In Trinity-RFT, the operator module is responsible for processing experience data in the buffer module. It supports existing data processing capabilities from Data-Juicer naturally, and allows developers to implement their own operators as well. By customizing operators, developers can implement various data processing functionalities, such as data augmentation, filtering, and transformation. You can even implement advantages/returns calculation as operators, as shown in Algorithms section.

  • DataJuicerOperator (trinity.data.operators.DataJuicerOperator): The operator that wraps the data processing operators from Data-Juicer. It provides a simple interface for developers to list the Data-Juicer operators they want to use. The full list of Data-Juicer operators can be found here.

  • ExperienceOperator (trinity.data.operators.ExperienceOperator): The base class for all operators used in experience data processing. It defines the interface and common functionalities that all operators should have. Each operator processes a batch of experience data and returns the processed data with metrics for logging.

  • ExperiencePipeline (trinity.data.pipelines.ExperiencePipeline): The experience data processing pipeline that manages a sequence of operators. It takes raw experiences from the Explorer, passes them through each operator in the pipeline, and writes the final processed experiences into the input buffer of the Trainer.

Note

Except for ExperiencePipeline, Trinity-RFT also provides TaskPipeline for task data processing. In the current version, the TaskPipeline only supports using Data-Juicer operators. Please see this section for details.


Developers can implement and use their own operators by following the steps below.

Step 1: Implement Operator#

The ExperienceOperator interface includes only one process method. The ExperiencePipeline will call this method with a list of Experience generated by the Explorer in one explore step. The process method should return a tuple containing the processed list of Experience and a dictionary of metrics for logging.

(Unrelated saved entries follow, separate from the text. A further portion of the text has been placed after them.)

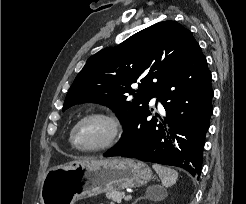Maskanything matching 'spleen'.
<instances>
[{"label":"spleen","mask_w":246,"mask_h":204,"mask_svg":"<svg viewBox=\"0 0 246 204\" xmlns=\"http://www.w3.org/2000/svg\"><path fill=\"white\" fill-rule=\"evenodd\" d=\"M153 169L159 175L162 185L166 188L174 185L178 179V172L170 167L153 164Z\"/></svg>","instance_id":"1"}]
</instances>
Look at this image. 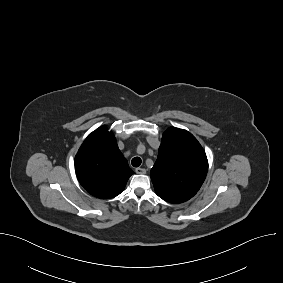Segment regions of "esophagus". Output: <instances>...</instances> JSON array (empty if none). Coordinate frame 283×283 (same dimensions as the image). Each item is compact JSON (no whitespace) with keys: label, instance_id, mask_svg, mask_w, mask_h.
<instances>
[{"label":"esophagus","instance_id":"obj_1","mask_svg":"<svg viewBox=\"0 0 283 283\" xmlns=\"http://www.w3.org/2000/svg\"><path fill=\"white\" fill-rule=\"evenodd\" d=\"M135 172L137 173V174H145L146 173V170L144 169V168H136L135 169Z\"/></svg>","mask_w":283,"mask_h":283}]
</instances>
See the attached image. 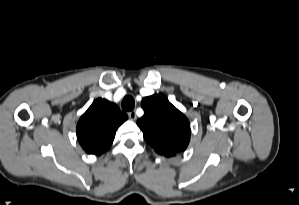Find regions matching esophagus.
<instances>
[{
  "label": "esophagus",
  "mask_w": 299,
  "mask_h": 205,
  "mask_svg": "<svg viewBox=\"0 0 299 205\" xmlns=\"http://www.w3.org/2000/svg\"><path fill=\"white\" fill-rule=\"evenodd\" d=\"M128 116L131 120H135L136 119V112L135 111H130L128 113Z\"/></svg>",
  "instance_id": "esophagus-1"
}]
</instances>
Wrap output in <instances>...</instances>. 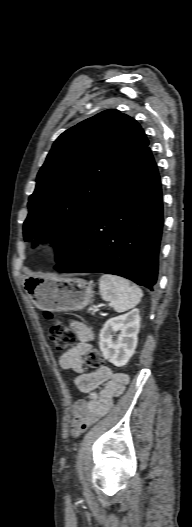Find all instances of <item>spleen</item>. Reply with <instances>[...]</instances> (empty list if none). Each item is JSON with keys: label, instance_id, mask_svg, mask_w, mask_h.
<instances>
[{"label": "spleen", "instance_id": "3e777b00", "mask_svg": "<svg viewBox=\"0 0 192 527\" xmlns=\"http://www.w3.org/2000/svg\"><path fill=\"white\" fill-rule=\"evenodd\" d=\"M102 299L109 302L115 311L121 313L135 307L143 296L142 290L115 275L105 274L99 280Z\"/></svg>", "mask_w": 192, "mask_h": 527}]
</instances>
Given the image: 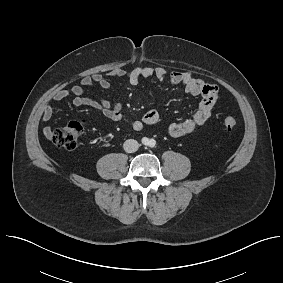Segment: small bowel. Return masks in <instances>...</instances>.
<instances>
[{
    "instance_id": "obj_1",
    "label": "small bowel",
    "mask_w": 283,
    "mask_h": 283,
    "mask_svg": "<svg viewBox=\"0 0 283 283\" xmlns=\"http://www.w3.org/2000/svg\"><path fill=\"white\" fill-rule=\"evenodd\" d=\"M107 77L124 78L132 85H138L143 79H157L168 82L172 85H181L191 95L201 96V101L193 116L178 123L168 126V133L173 137H180L192 133L201 127L211 117L214 106L219 99V90L215 84L209 83L194 76L191 72L172 71L158 66H142L131 70L113 69L106 74H94L83 77L80 85H75L69 90H59L55 93L54 99L63 101L73 96L72 103L75 106H91L100 110L107 118L116 122H125L133 130L141 131L146 126L156 125L160 121V114L156 110L147 111L141 119L132 120L127 118L120 103H113L107 100H93L84 95V87L94 84L105 90H110L112 85ZM54 109L51 105H45L42 110V120L49 121L53 117ZM45 135H50V127L44 129Z\"/></svg>"
}]
</instances>
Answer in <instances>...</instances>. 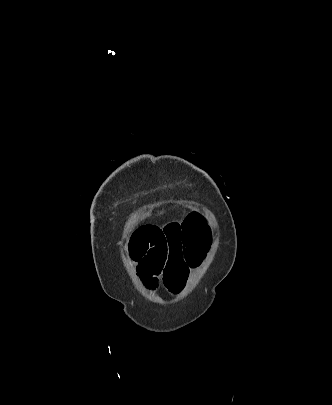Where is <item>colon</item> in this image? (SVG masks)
I'll use <instances>...</instances> for the list:
<instances>
[{
    "label": "colon",
    "instance_id": "obj_1",
    "mask_svg": "<svg viewBox=\"0 0 332 405\" xmlns=\"http://www.w3.org/2000/svg\"><path fill=\"white\" fill-rule=\"evenodd\" d=\"M196 220H183V262H202L207 257V249L210 248L211 220H201L203 213H194Z\"/></svg>",
    "mask_w": 332,
    "mask_h": 405
}]
</instances>
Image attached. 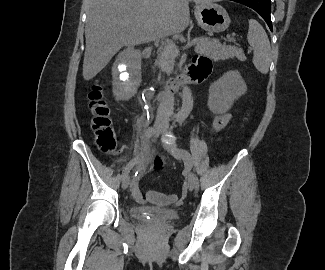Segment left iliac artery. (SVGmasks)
<instances>
[{"label":"left iliac artery","instance_id":"obj_1","mask_svg":"<svg viewBox=\"0 0 325 270\" xmlns=\"http://www.w3.org/2000/svg\"><path fill=\"white\" fill-rule=\"evenodd\" d=\"M180 150L183 153V155L185 156V158L190 161V164H191L192 157H191L190 153L187 150H185V149H180ZM195 188L196 189L199 188V182H198L197 177H195Z\"/></svg>","mask_w":325,"mask_h":270}]
</instances>
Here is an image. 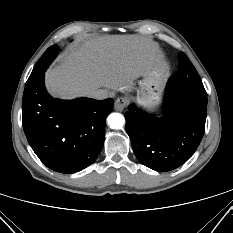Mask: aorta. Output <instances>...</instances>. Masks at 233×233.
<instances>
[{"mask_svg":"<svg viewBox=\"0 0 233 233\" xmlns=\"http://www.w3.org/2000/svg\"><path fill=\"white\" fill-rule=\"evenodd\" d=\"M108 125L112 129H121L124 126L125 118L120 113H111L108 118Z\"/></svg>","mask_w":233,"mask_h":233,"instance_id":"obj_1","label":"aorta"}]
</instances>
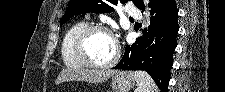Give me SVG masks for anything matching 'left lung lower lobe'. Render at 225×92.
I'll list each match as a JSON object with an SVG mask.
<instances>
[{"label": "left lung lower lobe", "mask_w": 225, "mask_h": 92, "mask_svg": "<svg viewBox=\"0 0 225 92\" xmlns=\"http://www.w3.org/2000/svg\"><path fill=\"white\" fill-rule=\"evenodd\" d=\"M151 15L148 32L138 39L141 43L126 46L123 58L113 69L146 71L161 91L167 92L179 29L175 0H159L151 8Z\"/></svg>", "instance_id": "1"}]
</instances>
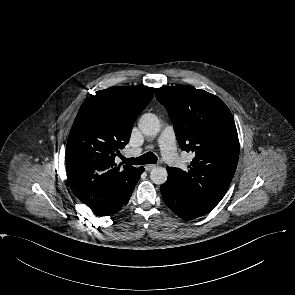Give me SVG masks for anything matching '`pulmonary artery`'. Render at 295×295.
<instances>
[{
  "instance_id": "obj_1",
  "label": "pulmonary artery",
  "mask_w": 295,
  "mask_h": 295,
  "mask_svg": "<svg viewBox=\"0 0 295 295\" xmlns=\"http://www.w3.org/2000/svg\"><path fill=\"white\" fill-rule=\"evenodd\" d=\"M158 143L163 158L171 165L175 164L179 159L176 151L175 133L172 127L167 126L161 132Z\"/></svg>"
}]
</instances>
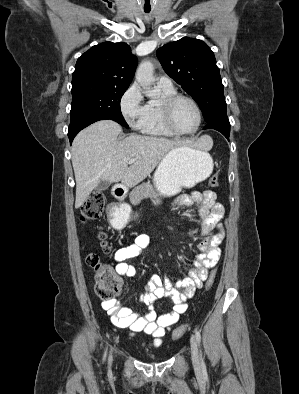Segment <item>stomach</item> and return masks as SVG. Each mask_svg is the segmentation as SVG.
<instances>
[{
	"mask_svg": "<svg viewBox=\"0 0 299 394\" xmlns=\"http://www.w3.org/2000/svg\"><path fill=\"white\" fill-rule=\"evenodd\" d=\"M212 171L213 160L207 152L183 145L163 157L154 173L153 182L160 194L173 196L182 187L190 188L204 181Z\"/></svg>",
	"mask_w": 299,
	"mask_h": 394,
	"instance_id": "obj_1",
	"label": "stomach"
}]
</instances>
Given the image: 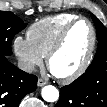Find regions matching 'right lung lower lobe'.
Here are the masks:
<instances>
[{
  "instance_id": "1",
  "label": "right lung lower lobe",
  "mask_w": 107,
  "mask_h": 107,
  "mask_svg": "<svg viewBox=\"0 0 107 107\" xmlns=\"http://www.w3.org/2000/svg\"><path fill=\"white\" fill-rule=\"evenodd\" d=\"M36 86L35 75L18 69L0 55V107H18L21 99Z\"/></svg>"
}]
</instances>
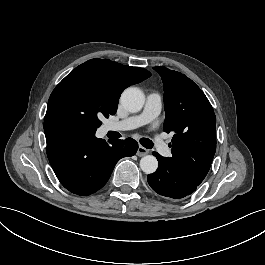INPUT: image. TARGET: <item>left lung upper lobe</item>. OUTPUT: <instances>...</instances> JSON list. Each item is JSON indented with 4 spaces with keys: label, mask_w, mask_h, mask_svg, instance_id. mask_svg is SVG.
Returning <instances> with one entry per match:
<instances>
[{
    "label": "left lung upper lobe",
    "mask_w": 265,
    "mask_h": 265,
    "mask_svg": "<svg viewBox=\"0 0 265 265\" xmlns=\"http://www.w3.org/2000/svg\"><path fill=\"white\" fill-rule=\"evenodd\" d=\"M164 84V130L174 132L168 161L196 181L206 177L216 151V117L202 90L186 75L154 68Z\"/></svg>",
    "instance_id": "left-lung-upper-lobe-1"
}]
</instances>
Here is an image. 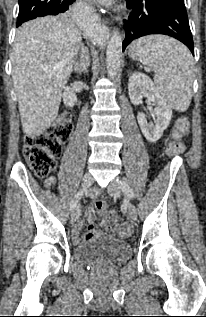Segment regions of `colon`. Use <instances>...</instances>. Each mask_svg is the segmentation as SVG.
<instances>
[{
  "label": "colon",
  "mask_w": 206,
  "mask_h": 317,
  "mask_svg": "<svg viewBox=\"0 0 206 317\" xmlns=\"http://www.w3.org/2000/svg\"><path fill=\"white\" fill-rule=\"evenodd\" d=\"M71 117L67 112H63L47 128V130L38 136H28L25 139L24 156L27 163L38 176H46L56 166L63 144L68 140L71 134ZM189 132V120L185 116L179 117L175 121L173 137L167 146V154L175 156L185 150L184 136ZM95 210L104 214L108 223L117 221V214L107 212V205L103 201L94 203ZM122 236H128L131 233V227L127 223H122L118 227Z\"/></svg>",
  "instance_id": "colon-1"
}]
</instances>
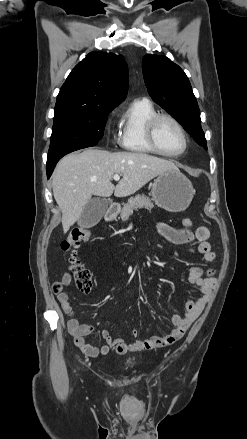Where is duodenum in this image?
<instances>
[{
  "label": "duodenum",
  "instance_id": "obj_1",
  "mask_svg": "<svg viewBox=\"0 0 247 439\" xmlns=\"http://www.w3.org/2000/svg\"><path fill=\"white\" fill-rule=\"evenodd\" d=\"M118 212H119L118 204L116 203L110 204L105 213V220H112L117 216Z\"/></svg>",
  "mask_w": 247,
  "mask_h": 439
}]
</instances>
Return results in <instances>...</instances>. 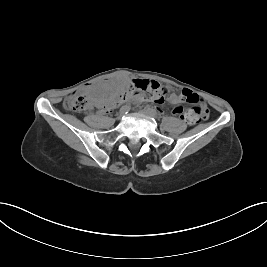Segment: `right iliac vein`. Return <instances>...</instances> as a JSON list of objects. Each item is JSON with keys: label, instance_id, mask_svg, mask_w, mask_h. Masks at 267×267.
Returning <instances> with one entry per match:
<instances>
[{"label": "right iliac vein", "instance_id": "1", "mask_svg": "<svg viewBox=\"0 0 267 267\" xmlns=\"http://www.w3.org/2000/svg\"><path fill=\"white\" fill-rule=\"evenodd\" d=\"M123 116H124V114H123V113H120V114L117 116V119L119 120V119H121Z\"/></svg>", "mask_w": 267, "mask_h": 267}]
</instances>
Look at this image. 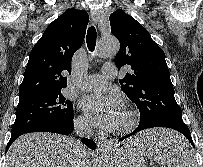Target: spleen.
Returning a JSON list of instances; mask_svg holds the SVG:
<instances>
[{"instance_id":"1","label":"spleen","mask_w":203,"mask_h":167,"mask_svg":"<svg viewBox=\"0 0 203 167\" xmlns=\"http://www.w3.org/2000/svg\"><path fill=\"white\" fill-rule=\"evenodd\" d=\"M148 145L139 152L168 167H197L194 155L181 135L162 130L147 138Z\"/></svg>"}]
</instances>
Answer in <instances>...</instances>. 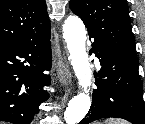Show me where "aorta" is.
Listing matches in <instances>:
<instances>
[{"label": "aorta", "mask_w": 145, "mask_h": 124, "mask_svg": "<svg viewBox=\"0 0 145 124\" xmlns=\"http://www.w3.org/2000/svg\"><path fill=\"white\" fill-rule=\"evenodd\" d=\"M86 28L77 16H69L63 24V37L66 41L72 68L82 88L68 103L64 113L66 124H78L88 113L91 100L89 96L92 72L86 52Z\"/></svg>", "instance_id": "aorta-1"}]
</instances>
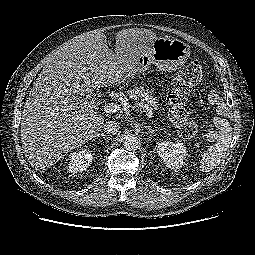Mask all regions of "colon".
<instances>
[{
    "mask_svg": "<svg viewBox=\"0 0 255 255\" xmlns=\"http://www.w3.org/2000/svg\"><path fill=\"white\" fill-rule=\"evenodd\" d=\"M202 66L194 61L185 66L173 82L172 91L169 94L171 122L177 127L183 137L201 139L202 132L199 127L188 118L185 107V95L202 80ZM208 102L216 105L220 102V95L216 91L208 94Z\"/></svg>",
    "mask_w": 255,
    "mask_h": 255,
    "instance_id": "1",
    "label": "colon"
}]
</instances>
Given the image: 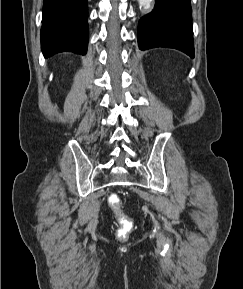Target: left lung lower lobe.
Returning a JSON list of instances; mask_svg holds the SVG:
<instances>
[{"mask_svg": "<svg viewBox=\"0 0 243 289\" xmlns=\"http://www.w3.org/2000/svg\"><path fill=\"white\" fill-rule=\"evenodd\" d=\"M191 12L190 0H156L138 23L139 48L170 47L194 58Z\"/></svg>", "mask_w": 243, "mask_h": 289, "instance_id": "left-lung-lower-lobe-1", "label": "left lung lower lobe"}]
</instances>
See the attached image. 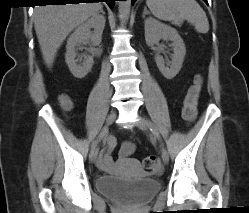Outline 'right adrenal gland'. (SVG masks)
<instances>
[{
  "label": "right adrenal gland",
  "mask_w": 249,
  "mask_h": 213,
  "mask_svg": "<svg viewBox=\"0 0 249 213\" xmlns=\"http://www.w3.org/2000/svg\"><path fill=\"white\" fill-rule=\"evenodd\" d=\"M100 12H101L103 15H105V12L103 11V9H102V8H101Z\"/></svg>",
  "instance_id": "2a0ac1e0"
}]
</instances>
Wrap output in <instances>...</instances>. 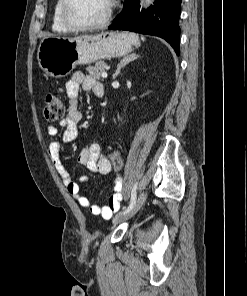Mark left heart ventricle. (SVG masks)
I'll use <instances>...</instances> for the list:
<instances>
[{"mask_svg": "<svg viewBox=\"0 0 247 296\" xmlns=\"http://www.w3.org/2000/svg\"><path fill=\"white\" fill-rule=\"evenodd\" d=\"M71 10L73 19L79 24L89 25L102 21L108 13L109 0H74Z\"/></svg>", "mask_w": 247, "mask_h": 296, "instance_id": "b2bd125f", "label": "left heart ventricle"}]
</instances>
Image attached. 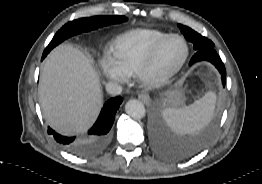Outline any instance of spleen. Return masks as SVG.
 I'll return each mask as SVG.
<instances>
[{
    "instance_id": "3e777b00",
    "label": "spleen",
    "mask_w": 262,
    "mask_h": 184,
    "mask_svg": "<svg viewBox=\"0 0 262 184\" xmlns=\"http://www.w3.org/2000/svg\"><path fill=\"white\" fill-rule=\"evenodd\" d=\"M215 102V93L209 91L189 106L164 109L163 115L169 126L175 131L195 133L211 120Z\"/></svg>"
}]
</instances>
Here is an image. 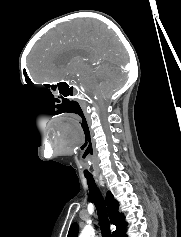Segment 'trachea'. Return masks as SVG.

class ExperienceOperator(ABC):

    @abstractmethod
    def process(self, exps: List[Experience]) -> Tuple[List[Experience], Dict]:
        """Process a list of experiences and return a transformed list.

        Args:
            exps (List[Experience]): List of experiences to process, which contains
                all experiences generated by the Explorer in one explore step.
        Returns:
            Tuple[List[Experience], Dict]: A tuple containing the processed list of experiences and a dictionary of metrics.
        """

Here is an implementation of a simple operator that filters out experiences with rewards below a certain threshold:

from trinity.buffer.operators import EXPERIENCE_OPERATORS, ExperienceOperator
from trinity.common.experience import Experience


@EXPERIENCE_OPERATORS.register_module("reward_filter")
class RewardFilter(ExperienceOperator):

    def __init__(self, threshold: float = 0.0) -> None:
        self.threshold = threshold

    def process(self, exps: List[Experience]) -> Tuple[List[Experience], Dict]:
        filtered_exps = [exp for exp in exps if exp.reward >= self.threshold]
        metrics = {"filtered_count": len(exps) - len(filtered_exps)}
        return filtered_exps, metrics

After implementation, you need to register this module through trinity.data.operators.EXPERIENCE_OPERATORS. Once registered, the module can be configured in the configuration file using the registered name.

Step 2: Use Your Operator#

After completing the above steps, you can use the newly registered operator through a YAML configuration file.

# some other configs
data_processor:
  experience_pipeline:
    operators:
      - name: "reward_filter"
        args:
          threshold: 0.1
synchronizer:
  sync_method: nccl
  sync_style: dynamic_by_explorer
  sync_interval: 2
# some other configs

Tip

The RewardFilter reduces the number of experiences, which may cause the trainer can’t get enough experiences to start a training step. To avoid the issue, you can use the advanced Dynamic Synchronization feature provided by Trinity-RFT as shown in the above configuration file. The above setting means that the Explorer will sync with the Trainer every 2 steps and will continue running regardless of how many steps the Trainer has completed. This ensures that the Trainer can always get enough experiences to start a training step as long as the Explorer is running.